°Rozdział 6°•-Zwykli Znajomi-•

55 1 0
                                    

Obudziłam się o 6:30. Nie mogłam wogule zasnąć więc byłam bardzo zmęczona. Dalej w głowię miałam "Dlaczego on to zrobił?" Dlaczego on mnie pocałował? Czemu ja? Wstałam z łóżka i poszłam się ogarnąć do łazięnki. Założyłam dżinsy i czarny top a do tego granatową bluzę. Zeszłam na dół gdzie na sierodku blatu kuchennego stała patelnia z nocy.

-Skarbie? Co tu robi ta patelnia?- Spytała moja rodzicielka. Wzruszyłam ramionami i wziełam jabłko w dłoń- Zawołaj Theo, żeby zszedł na śniadanie.
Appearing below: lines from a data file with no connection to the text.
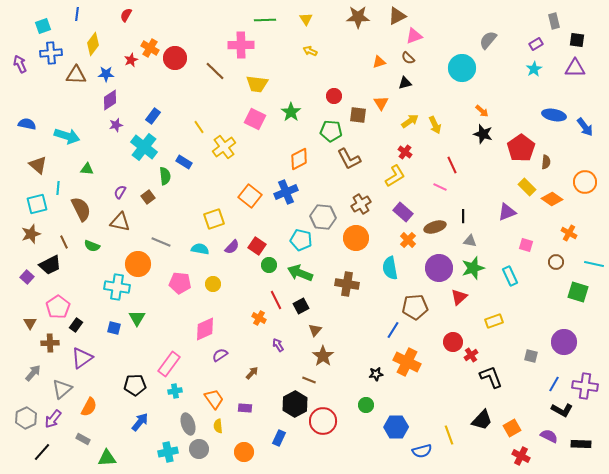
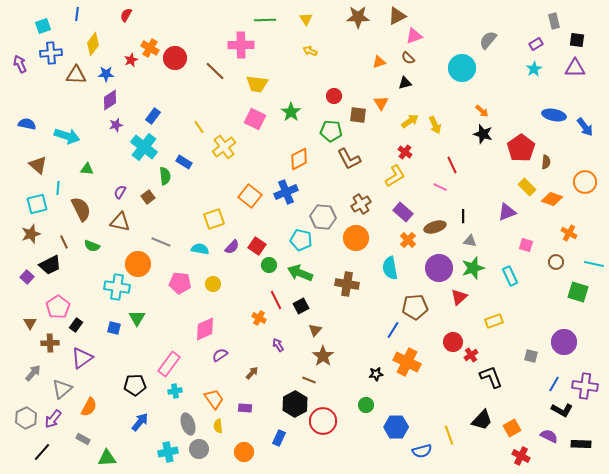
orange diamond at (552, 199): rotated 15 degrees counterclockwise
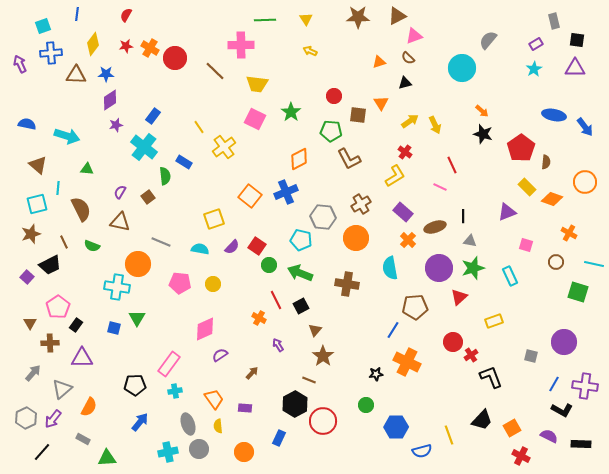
red star at (131, 60): moved 5 px left, 14 px up; rotated 16 degrees clockwise
purple triangle at (82, 358): rotated 35 degrees clockwise
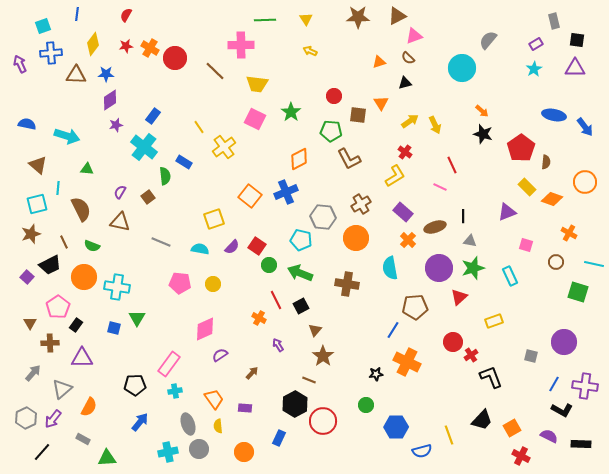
orange circle at (138, 264): moved 54 px left, 13 px down
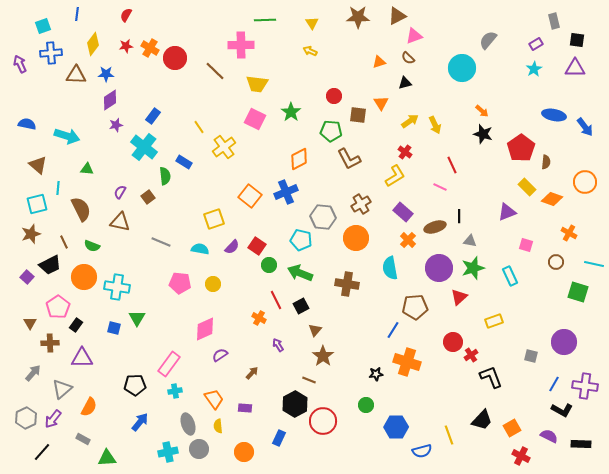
yellow triangle at (306, 19): moved 6 px right, 4 px down
black line at (463, 216): moved 4 px left
orange cross at (407, 362): rotated 8 degrees counterclockwise
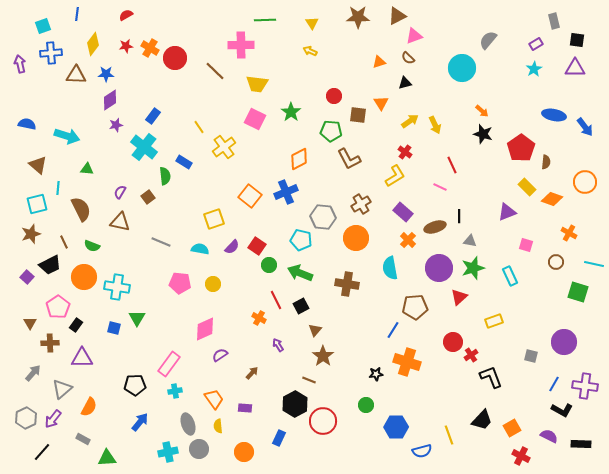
red semicircle at (126, 15): rotated 32 degrees clockwise
purple arrow at (20, 64): rotated 12 degrees clockwise
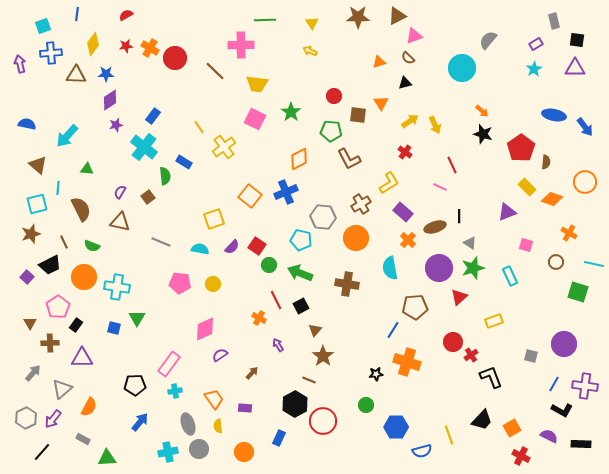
cyan arrow at (67, 136): rotated 115 degrees clockwise
yellow L-shape at (395, 176): moved 6 px left, 7 px down
gray triangle at (470, 241): moved 2 px down; rotated 24 degrees clockwise
purple circle at (564, 342): moved 2 px down
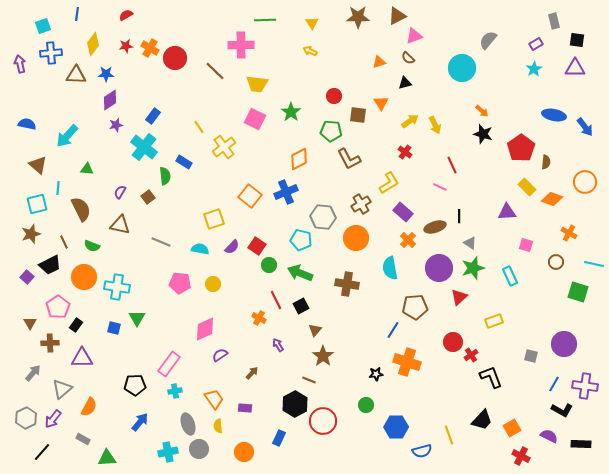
purple triangle at (507, 212): rotated 18 degrees clockwise
brown triangle at (120, 222): moved 3 px down
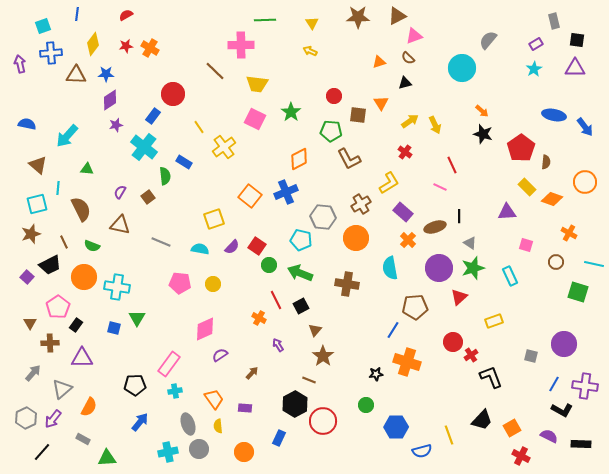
red circle at (175, 58): moved 2 px left, 36 px down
-Theo śniadanie!-Krzyknęłam i usłyszałam głośny jęk- Nie jęcz tam jak byś był jakąś krową!

- Zaraz zejdę!- Wrzasnął.

-Mam taką nadzieję!

Po 10 minutach Theo szedł na dół. Był ubrany w czarnę dżinsy, długą bluzkę i zapinaną dżinsową kurtkę.

-.W końcu wstał książę- Burknęłam pod nosem.

-Słyszałem to- Warknął.

Po 5 minutach wyszliśmy z domu. Weszłam do auta i ruszyłam do szkoły. W aucie wogule nie gadaliśmy. Po chwili zaparkowałam przed szkołą i wysiadłam z auta. Przy wejściu do szkoły stał Nate z swoją paczką. Kurwa. Patrzył na mnie, więc szybko odwróciłam spojrzenie i weszłam do szkoły. Podeszłam do swojej szafki i wyjełam z niej potrzebne książki.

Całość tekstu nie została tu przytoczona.